We start with a certain value of `w` which is our weighs and we keep on updating the value of `w` until we get to a minimum value.


### Updating the weights and bias.

To update the weights `w` and bias `b` we do it as follows in every iteration.

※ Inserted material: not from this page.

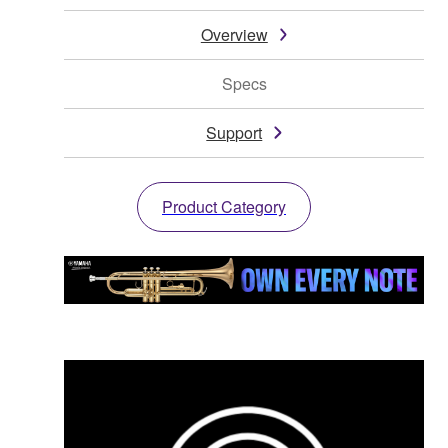
Overview
Specs
Support
Product Category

1. $w$ = $w$ - $\alpha$ * $dw$

2. $b$ = $b$ - $\alpha$ * $db$

Where:
* $\alpha$ - is the learning rate
* $w$ - is the weights
* $b$ - is the bias


If `dw` and `db` are simply the derivative of the loss function with regards to the weights and biases. Given the loss function

$J = \frac{1}{m} \Sigma_{i=1}^{m}(y_i - h(x_i))^2$

The derivatives of the loss to the weights (`dw`) and bias (`db`) are equal to:


1. `dw`

$\frac{\partial}{\partial W} J = -\frac{2}{m} \Sigma_{i=1}^{m}(y_i - h(x_i)) * x_i$


2. `db`


$\frac{\partial}{\partial b} J = -\frac{2}{m} \Sigma_{i=1}^{m}(y_i - h(x_i))$


### Implementation


In [1]:
import numpy as np


In logistic regression unlike in the linear regression we can be able to calculate the accuracy between observed labels and predicted labels. We can use classification metrics to measure the performance of the algorithm such as confusion matrix, accuracy, etc.

In [2]:
class LogisticRegression:
  def __init__(self, lr=0.001, n_iters=10000):
    self.lr = lr
    self.n_iters = n_iters

  def fit(self, X, y):
    n_samples, n_features = X.shape

    """
    you can initialize with random numbers
    """
    self.w = np.zeros(n_features)
    self.b = 0

    # gradient descent
    for _ in range(self.n_iters):
      linear_model = np.dot(X, self.w) + self.b
      y_predicted = self._sigmoid(linear_model)
      # y= mx + b

      # compute dw and db (gradients)
      dw = (2 / n_samples) * np.dot(X.T, (y_predicted - y))
      db = (2 / n_samples) * np.sum(y_predicted -y)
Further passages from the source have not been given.